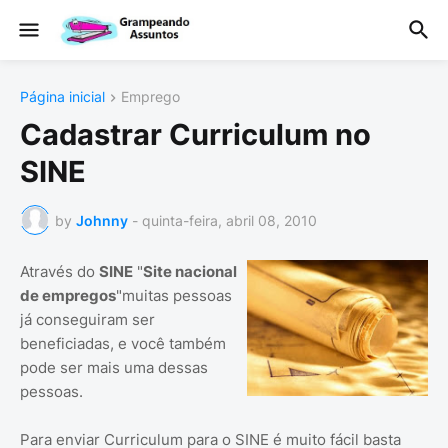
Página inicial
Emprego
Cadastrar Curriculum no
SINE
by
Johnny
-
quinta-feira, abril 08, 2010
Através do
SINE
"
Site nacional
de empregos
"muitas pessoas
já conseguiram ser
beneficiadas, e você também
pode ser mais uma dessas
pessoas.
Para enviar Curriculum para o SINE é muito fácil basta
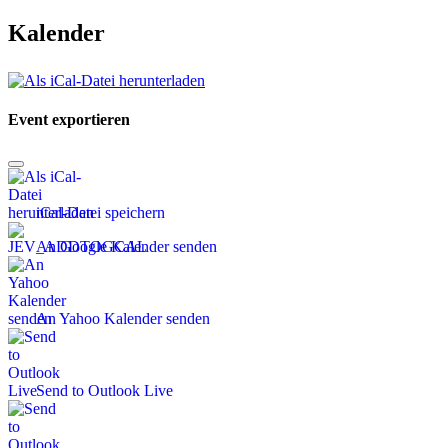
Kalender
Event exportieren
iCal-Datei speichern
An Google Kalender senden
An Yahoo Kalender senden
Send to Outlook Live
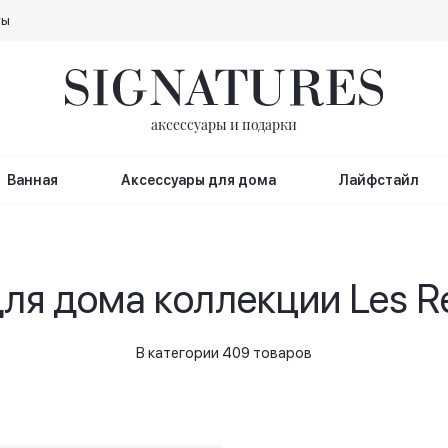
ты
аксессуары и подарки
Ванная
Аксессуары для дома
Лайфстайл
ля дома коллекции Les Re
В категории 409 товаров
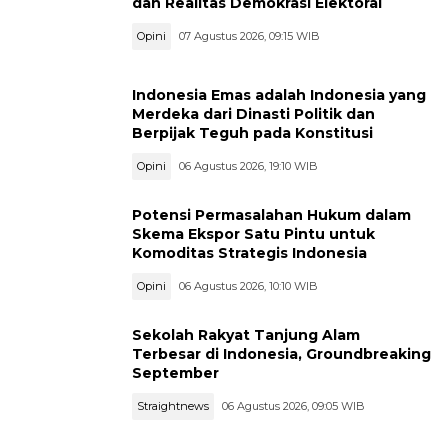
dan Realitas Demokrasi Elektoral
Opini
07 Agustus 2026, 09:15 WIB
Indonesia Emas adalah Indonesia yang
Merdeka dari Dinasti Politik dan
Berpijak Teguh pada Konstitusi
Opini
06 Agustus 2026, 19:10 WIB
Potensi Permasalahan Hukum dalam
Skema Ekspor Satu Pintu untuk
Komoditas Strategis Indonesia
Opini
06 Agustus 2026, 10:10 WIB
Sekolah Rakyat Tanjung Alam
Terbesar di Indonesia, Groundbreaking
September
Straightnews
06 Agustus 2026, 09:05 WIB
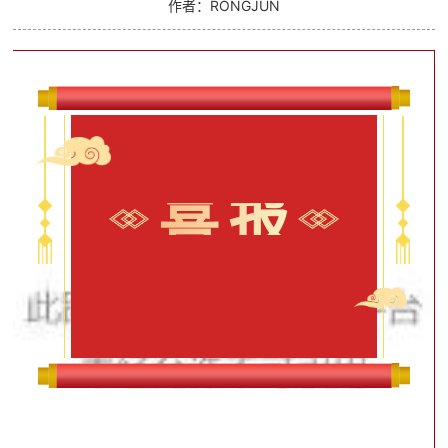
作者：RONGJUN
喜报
☆ ☆ ☆ ☆ ☆ ☆ ☆
→ **WORK REQUIRED**
How many lines in the records above contain the word "Kalender"? State that number and nothing more.

→ **ANSWER TO THIS EXERCISE**
3